Jill Bialosky (2015 [2012]) History Of A Suicide my sister’s unfinished life.
Posted by celticman on Mon, 15 Jun 2015
This book left me cold. I read an extract of the story of these sisters in The Observer a while back, one living and the other dead. I was intrigued. I know what I’m supposed to feel. What I’m supposed to say. But it feels a bit like someone leaning over the garden fence and saying yada, yada, yada and I’m saying yeh, yeh, yeh. That’s true. You’re right. I wish I’d thought of that.
In the first act of J.B.Priestley’s An Inspector Calls stasis is undermined in this interchange:
GERALD [laughs]: You seem to be a nice well-behaved family -
BIRLING: We think we are -
In sum, we have the Anna Karenina principle. All happy families are alike. All unhappy families are unhappy in their own way. In ‘Opening Words’, each chapter is Bialosky’s book are bite sized, she draws her family in Cleveland in 1970 for the reader. Kim, who commits suicide is the youngest. Laura, Cindy and the author Jill are more than a decade older than their sister. Their father, a Jewish immigrant died when they were infants and their mother re-married an Irish Catholic. Kim father didn’t last. He’s the villain of the piece who left them in relative poverty, and also left their mother for another woman. Kim was lost baggage, left behind, but with her mother and three surrogate mothers in her elder sisters. She lacked a father figure to nurture her. It belittled her. Set her back in ways that didn’t affect her sisters. I’m not sure why. That’s one of the arguments the book makes. Jill finds confirmation in Dr Sheidman prognosis, an amateur Herman Melville fan and eminent sucidiologist who quotes Moby Dick to her:
There is no unretracing progress in this life…we do not advance through fixed gradations. But once gone through, we trace the round again; and are infants, boys, and men, and Ifs eternally.
As the Inspector says:
what happened to her then may have determined what happened to her afterwards, and what happened to her afterwards may have driven her to suicide. A chain of events.
I don’t have a problem with eternal ifs. Temporality, is always dateable. Jonathan Lear, in Radical Hope, quotes Heidegger – a time when.

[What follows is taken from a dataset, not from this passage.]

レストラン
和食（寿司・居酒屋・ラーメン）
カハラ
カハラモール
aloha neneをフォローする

A time when Kim made her last phone call to her sister Jill. A time when Jill lost her baby in the first trimester. A time when Jill lost her second baby, snatched away from life. A time when Kim, with her mum sleeping upstairs, shuts the garage door and starts the car engine. A time when the boy that’s being paid twenty dollars to cut the grass hears the car engine idling and opens the garage door to carbon monoxide. A time when two police officers stand at the foot of her mother’s bed and tell her there’s no hope. Her youngest daughter is dead.
I don’t have a problem with no hope and its causal link to suicide or even references to Sylvia Plath, Shakespeare, Virginia Woolf, William Styron and Darkness Visible. It seems rather obvious. Those without hope seek a way out. Life gets in the way. But what I found myself doing was saying no.

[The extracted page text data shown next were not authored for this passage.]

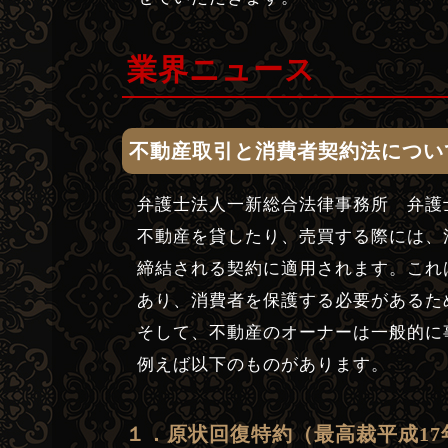
業界ニュース
不動産取引と消費者契約法につい
弁護士法人一新総合法律事務所 弁護
不動産を貸したり、売買する際には、
締結される契約に適用されます。これ
あり、消費者を保護する必要があるた
そして、不動産のオーナーは一般的に
例えば以下のものがあります。
１．原状回復特約（最高裁平成17年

Jill, for example, says, ‘I should have told her that I once loved a boy, too.’ She has an annoying habit of making statements like that and interjecting drama with the added clause, ‘too’. That would have saved her Inspector?

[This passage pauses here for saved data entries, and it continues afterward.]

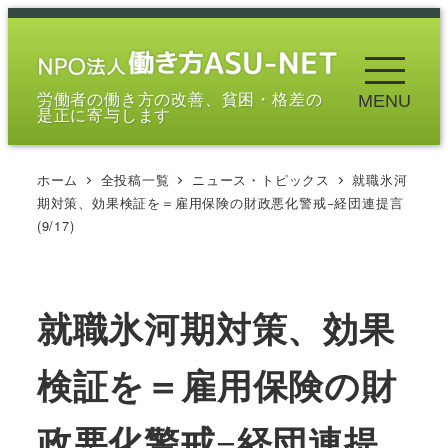
メ
イ
ン
労働者の働き方の改善、貧困・格差の
MENU
コ
是正に寄与します
ン
テ
ホーム
全投稿一覧
ニュース・トピックス
就職氷河
ン
期対策、効果検証を＝雇用保険の財政悪化警戒−経団連提言
ツ
(9/17)
へ
移
動
就職氷河期対策、効果
検証を＝雇用保険の財
政悪化警戒−経団連提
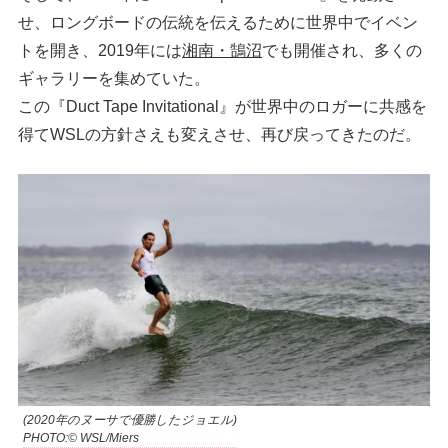
せ、ロングボードの伝統を伝えるために世界中でイベン
トを開き、2019年には
湘南・鵠沼
でも開催され、多くの
ギャラリーを集めていた。
この『Duct Tape Invitational』が世界中のロガーに共感を
得てWSLの方針さえも変えさせ、再び戻ってきたのだ。
(2020年のヌーサで優勝したジョエル)
PHOTO:© WSL/Miers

In ‘Last Dance’ as author she constructs a narrative. ‘In my mind’s eye…Kim…Dabbed her eyes with musk. Wore her favourite jeans and a sexy black top, convinced she would see Alan’.
Alan was Kim’s on-off boyfriend. He also killed himself. It’s part of the narrative, his death and her death. Romeo and Juliet. But I don’t buy it. It’s too pat. Life’s too messy.
‘But he wasn’t there. Not him. Not anyone. Longing consumed her.’ I find that very Mills and Boons.
‘Maybe someone leaned over the bar to talk to her.’ Maybe they didn’t, I interject.
‘Hey, you look cute. Wanna do a line in the bathroom?’
If an Inspector called how many suspects would he find with such bland conjecture? For every ‘maybe’ or ‘possibly’ I overwrite with maybe not. When history become a made-up story then is it history? Or something else? I’m unconvinced. Life is for the living. Perhaps that is the lesson of the Jewish Shiva mourning period. Perhaps that is the lesson of religion. I’m not sure. I’m never sure. Not in the grief-stricken way that Jill Bialosky is. I'm not sure. Not sure.